„Ring, ring“. Die Türglocke eines Hauses in Finjandia leutet und ein 16-jähriges Mädchen mit langen roten Haaren reißt die Tür auf.
„Morgen, Kay!“, ein Strahlen huscht ihr über das Gesicht. „Komm, wir sind schon zu spät!“ Sie packt ihn am Arm und zieht ihn wieder in die kühle Morgenluft hinaus.
Über Kay und Cimberlée erhellen die Polarlichter das morgendliche Gedrängel am Rand der Hauptstadt Oraja.
„Geige ist toll!“, Cimberlée zieht aufgebracht eine Schnute. „Was kann ich dafür, dass du in Musik so eine Niete bist“, neckt sie ihn lächelnd.
„Wenn du so weiter machst, hol ich dich früh nicht mehr ab“, und schaut sie herausfordernd an.

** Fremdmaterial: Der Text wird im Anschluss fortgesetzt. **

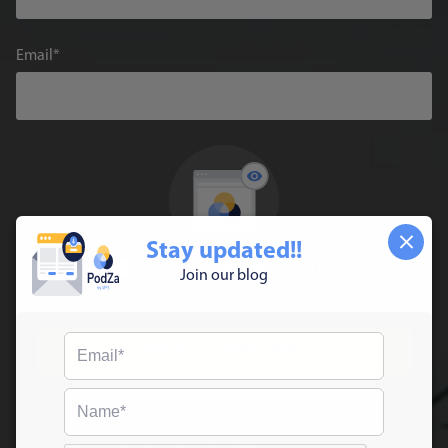
Email
Stay updated!!
I agree with
PRIVACY POLICY
Join our blog
REQUEST A FREE DEMO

„Oh nö…“, antwortet sie erschrocken. Einige Straßen weiter, in denen sich die Zwei nur angeschwiegen haben, versucht Cimberlée es mit beruhigenden Worten noch einmal: „Ich will doch in das „Orchestre-Durée“. Das weißt du doch, oder?“ Sie erhält keine Antwort und redet munter weiter: „Ja, und um da hinzukommen kann ich keine Geigenstunde verpassen. Man muss nämlich üben, üben und nochmals üben, um den Anforderungen des „Orchestre-durée“ zu entsprechen. Und das ist gar nicht so leicht, denn ich muss fast perfekt sein, um die Aufnahmeprüfung zu bestehen.“
Kay lässt trotzdem nicht locker und kontert: „Ich dachte, du nimmst Einzelstunden? Die kannst du dir doch legen, wie du willst, oder?“
Cimberlée lenkt ein: „Ja schon, aber hab ich dir das nicht schon zehn Mal erklärt?“
„Na, wahrscheinlich nicht, sonst würde ich ja nicht nachfragen“, antwortet Kay leicht ironisch.

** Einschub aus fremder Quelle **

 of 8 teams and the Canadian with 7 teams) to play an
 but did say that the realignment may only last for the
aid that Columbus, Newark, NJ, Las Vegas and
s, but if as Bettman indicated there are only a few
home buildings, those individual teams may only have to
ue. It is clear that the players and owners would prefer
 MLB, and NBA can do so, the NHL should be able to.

„Also, das „Orchestre-durée“ ist das Eliteorchester in Finjandia, welches immer musiziert, um die Menschen glücklich zu machen, aber hauptsächlich ist es das einzige Orchester, aus dessen Melodien man Energie gewinnen kann. Die Instrumente des Orchestre-durée sind einzigartig und aus unter anderem aus den Schuppen der Drachen gefertigt, die es ermöglichen die Melodien mit Geräten abzufangen, um Energie zu gewinnen. Hast du sie schon einmal spielen hören?“, fragt sie fasziniert, „es ist als würde man in ein Traumland schweben. Einfach himmlisch.“ Sie strahlt ihn an und ihre braunen Augen glänzen nur so bei dem Gedanken an das „Orchestre-durée“.

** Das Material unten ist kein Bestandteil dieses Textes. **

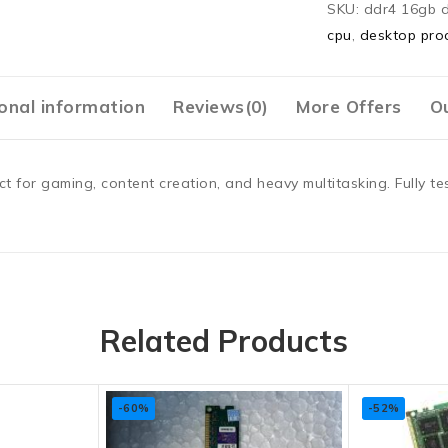
SKU:
ddr4 16gb 
cpu
,
desktop pro
onal information
Reviews(0)
More Offers
Ou
or gaming, content creation, and heavy multitasking. Fully tes
Related Products
-60%
-52%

Aber Kay dreht sich anstelle von Ehrfurcht nur spöttisch weg. Er versteht schon Cimberlées Meinung, dass die Lieder gut klingen und dass es für die Gewinnung von Strom im Land Finjandia unverzichtbar ist, das Orchester zu haben. Dennoch kann Kay die Musik des Orchestre-durée nicht auf sich beziehen. Er ist völlig unmusikalisch und jede Musikstunde ist ein Grauen für ihn. Daher hat er sich eher auf die Naturwissenschaft gelegt.
„Wir haben noch zwanzig Minuten. Also, reg dich bitte ab!“, entgegnete Kay völlig gelassen.
„Nein, wir müssen uns beeilen! Ich muss noch vor Stundenbeginn meine nächsten Geigenstunden klären“, antwortete sie ganz aufgeregt.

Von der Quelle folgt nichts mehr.